Core Data Image Caching
It is a common pattern for an app to do something with data that is not local. Maintaining decent app performance while fetching the data is one challenge (and not the focus of this article). Keeping the data, and enough of it, for later use and to prevent having to get it again, is another challenge. There are obvious solutions, some easy and some not, and all with their own advantages and disadvantages.
What is Caching?
Caching is, quite simply, keeping something around for later use that was “hard” to get in the first place. This could be external data, a calculated value, or anything that you’d rather not have to acquire more than once if you can avoid it.

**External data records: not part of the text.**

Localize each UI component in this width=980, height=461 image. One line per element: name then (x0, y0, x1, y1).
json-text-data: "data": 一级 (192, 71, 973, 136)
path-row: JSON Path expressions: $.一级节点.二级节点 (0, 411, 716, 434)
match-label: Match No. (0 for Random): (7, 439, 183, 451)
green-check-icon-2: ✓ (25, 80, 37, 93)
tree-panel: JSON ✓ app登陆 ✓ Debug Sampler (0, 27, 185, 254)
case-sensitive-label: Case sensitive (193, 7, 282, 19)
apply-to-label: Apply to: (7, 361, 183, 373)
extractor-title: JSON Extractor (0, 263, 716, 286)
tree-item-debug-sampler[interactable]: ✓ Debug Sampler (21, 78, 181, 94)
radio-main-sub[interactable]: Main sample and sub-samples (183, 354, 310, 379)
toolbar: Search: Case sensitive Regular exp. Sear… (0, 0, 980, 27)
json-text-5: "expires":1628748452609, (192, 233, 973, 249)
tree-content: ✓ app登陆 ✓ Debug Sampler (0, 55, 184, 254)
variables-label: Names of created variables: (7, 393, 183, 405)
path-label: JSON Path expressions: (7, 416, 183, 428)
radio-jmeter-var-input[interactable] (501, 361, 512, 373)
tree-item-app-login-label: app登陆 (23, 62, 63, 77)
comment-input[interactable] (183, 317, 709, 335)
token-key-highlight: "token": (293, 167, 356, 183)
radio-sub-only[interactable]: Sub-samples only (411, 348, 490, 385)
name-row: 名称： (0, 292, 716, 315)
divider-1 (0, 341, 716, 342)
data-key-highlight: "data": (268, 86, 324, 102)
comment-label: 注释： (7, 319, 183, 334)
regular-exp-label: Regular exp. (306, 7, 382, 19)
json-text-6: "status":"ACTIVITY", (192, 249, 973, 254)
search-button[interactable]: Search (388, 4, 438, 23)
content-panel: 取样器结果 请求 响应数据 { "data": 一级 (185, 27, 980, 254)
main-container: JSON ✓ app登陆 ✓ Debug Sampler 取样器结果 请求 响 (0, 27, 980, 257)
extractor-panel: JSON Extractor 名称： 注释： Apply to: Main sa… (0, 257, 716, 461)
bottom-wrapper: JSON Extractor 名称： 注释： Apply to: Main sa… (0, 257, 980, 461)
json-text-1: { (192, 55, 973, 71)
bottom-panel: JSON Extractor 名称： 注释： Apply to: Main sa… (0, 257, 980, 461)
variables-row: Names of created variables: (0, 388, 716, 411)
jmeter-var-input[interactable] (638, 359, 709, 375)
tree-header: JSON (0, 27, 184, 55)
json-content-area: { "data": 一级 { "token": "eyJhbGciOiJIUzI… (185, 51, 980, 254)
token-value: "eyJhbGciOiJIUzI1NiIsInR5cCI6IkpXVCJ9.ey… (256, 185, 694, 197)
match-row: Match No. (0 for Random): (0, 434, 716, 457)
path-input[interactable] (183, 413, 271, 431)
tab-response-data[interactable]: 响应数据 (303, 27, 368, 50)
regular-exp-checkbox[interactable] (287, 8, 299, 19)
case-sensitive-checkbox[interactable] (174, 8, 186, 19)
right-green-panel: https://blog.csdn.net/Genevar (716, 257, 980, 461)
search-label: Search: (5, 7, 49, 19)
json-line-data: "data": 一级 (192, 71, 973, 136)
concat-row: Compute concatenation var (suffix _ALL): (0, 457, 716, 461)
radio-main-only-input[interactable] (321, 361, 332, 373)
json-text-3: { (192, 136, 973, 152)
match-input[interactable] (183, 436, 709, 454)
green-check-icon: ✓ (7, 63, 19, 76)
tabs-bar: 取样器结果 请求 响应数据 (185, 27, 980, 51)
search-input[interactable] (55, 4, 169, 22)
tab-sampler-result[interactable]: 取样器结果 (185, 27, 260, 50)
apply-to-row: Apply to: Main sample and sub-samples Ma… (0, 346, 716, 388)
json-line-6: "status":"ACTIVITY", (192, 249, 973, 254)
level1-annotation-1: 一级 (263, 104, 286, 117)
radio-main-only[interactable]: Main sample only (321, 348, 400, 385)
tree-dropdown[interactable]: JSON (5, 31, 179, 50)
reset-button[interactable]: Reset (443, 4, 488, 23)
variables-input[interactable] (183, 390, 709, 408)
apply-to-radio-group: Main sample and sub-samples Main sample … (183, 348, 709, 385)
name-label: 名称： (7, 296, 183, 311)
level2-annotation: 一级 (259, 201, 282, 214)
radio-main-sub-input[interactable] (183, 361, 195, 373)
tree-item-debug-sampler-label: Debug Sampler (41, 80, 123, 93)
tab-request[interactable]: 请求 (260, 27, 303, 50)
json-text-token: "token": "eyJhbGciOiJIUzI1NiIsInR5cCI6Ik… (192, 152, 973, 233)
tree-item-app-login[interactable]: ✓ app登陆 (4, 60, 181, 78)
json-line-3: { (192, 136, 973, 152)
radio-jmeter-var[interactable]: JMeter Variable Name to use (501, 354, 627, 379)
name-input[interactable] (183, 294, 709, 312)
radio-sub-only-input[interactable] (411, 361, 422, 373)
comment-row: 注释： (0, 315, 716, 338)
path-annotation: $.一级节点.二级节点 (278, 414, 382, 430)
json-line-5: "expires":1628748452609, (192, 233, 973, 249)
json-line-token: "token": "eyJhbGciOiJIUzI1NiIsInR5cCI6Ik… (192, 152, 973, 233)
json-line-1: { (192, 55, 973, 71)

Caching should not be considered a boundless process, however. By that I mean you can’t just cache everything forever! You have to have a way to purge the cache periodically based on some algorithm that makes sense for your application. A common (and simple) algorithm is Least Recently Used, or LRU. With this algorithm, the theory is that the items in your cache that have been used the least are candidates to be purged form the cache based on some threshold of non-use. You can imagine that on a mobile device purging the cache is important due to the inherent space limitations. You could also choose to cache a limited amount of data (but you’d still need to know what to drop if the cache got too big.)
Goals of Caching
The reasons to cache are pretty straightforward:
- Performance
- Performance
- Performance
But how is this achieved? It depends partially on what a reasonable definition of “performance” is for your app. Performance as it relates to the cache will be evident in several different places:
- Initial cache load
- Cache access
- Cache purge
- Cache save
As distinctly as I’ve made this list, it turns out that each of these things are related to one another to some degree. For example, cache purging is something you might execute during cache load. The frequency of cache save should be related to something like how “dirty” the cache is (how many things have changed since the last save) or how much time has elapsed since the the last save.
Implementation Options
There are several options for implementing a cache. Your choice depends a lot on what kind of data you are caching, how much data you need to cache, how you will manage your cache (i.e. purging), and probably a lot of other things specific to your app.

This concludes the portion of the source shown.